What I *think* happened was:
Before:
I had various documents in the database, the unique key field was all
set up correctly, when I reindexed, documents would overwrite the
existing document (delete, then update, I guess).
I changed my indexer (this is using a customized version of haystack) to
submit nested document updates instead, so now some of the formerly
"standalone" documents became child documents, and others, parents.
After reindexing:
I had double copies of all the documents; two documents with the same
(uniqueField) id. If I re-indexed again, the parent/child copies would
be overwritten, but a second "standalone" copy seemed to persist (the
_version_ was unchanged). Is the uniqueId field not being applied to
child documents somehow?
Pragmatically speaking it seems I just need to wipe the index and start
over, but I wonder if that is expected?
-Mike
Re: converting to parent/child block indexing
Posted by Michael Sokolov <ms...@safaribooksonline.com>.

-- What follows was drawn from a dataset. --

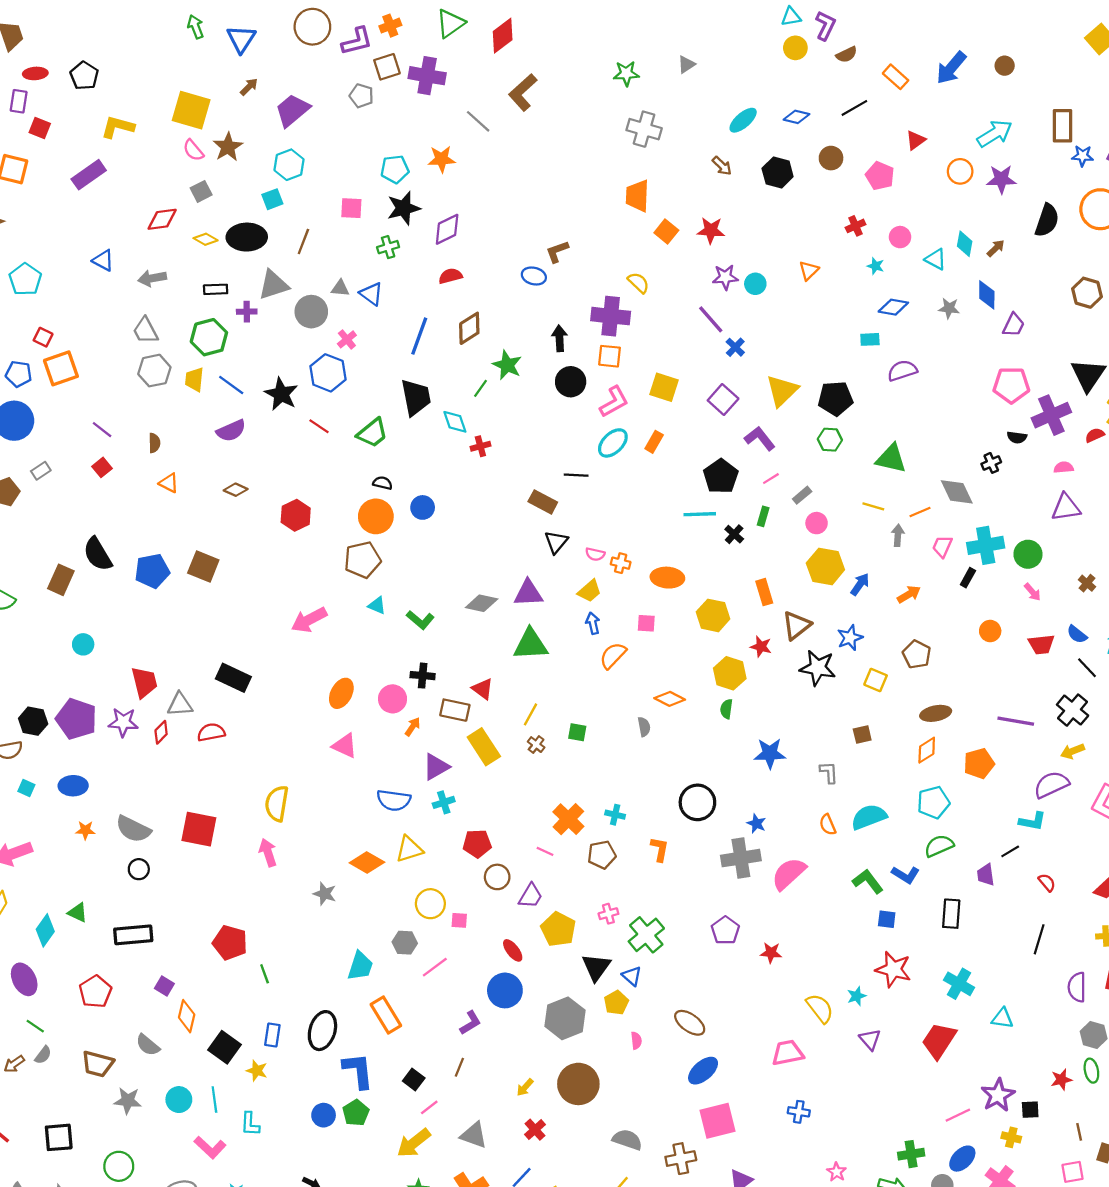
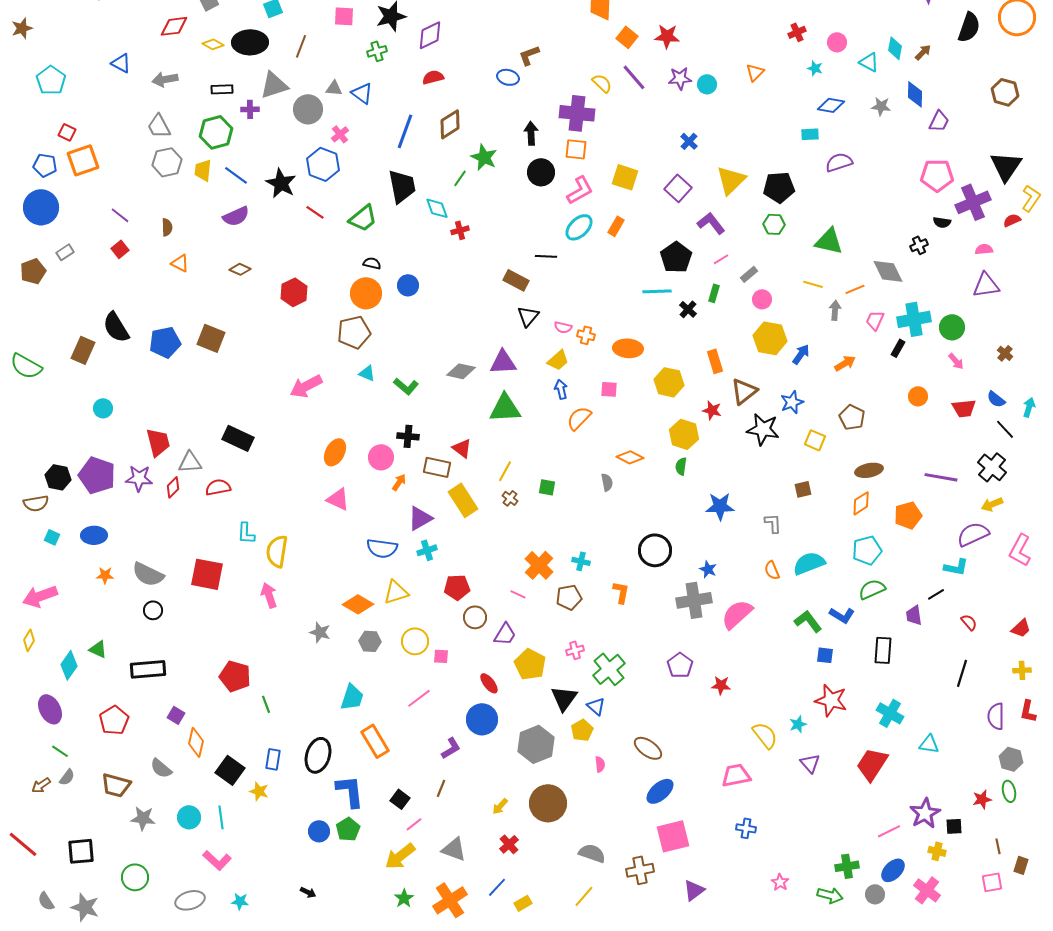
purple line: (711, 319) -> (634, 77), moved
gray hexagon: (405, 943) -> (370, 641), moved
cyan L-shape: (250, 1124) -> (246, 533), moved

Thanks, Mikhail! That explains the situation pretty well.
-Mike
On 12/17/14 4:49 PM, Mikhail Khludnev wrote:
> Hm.. really sorry about that. The current implementation is not really
> ideal, you know.
> When handles update it tries to recognize whether it block or not and in
> fact it uses _root_ field to enforce uniqueness. There are few consequences:
> - _root_ field spans whole block, not the parent one
> - current heuristic (block/not-block) is straightforward and doesn't
> support flipping. Index is either blocked or it's not blocked. Your case is
> opposite to https://issues.apache.org/jira/browse/SOLR-5211
> as a workaround, before you send a block with id:66, send deleteQuery for
> this id. Wiping the index also an option for sure!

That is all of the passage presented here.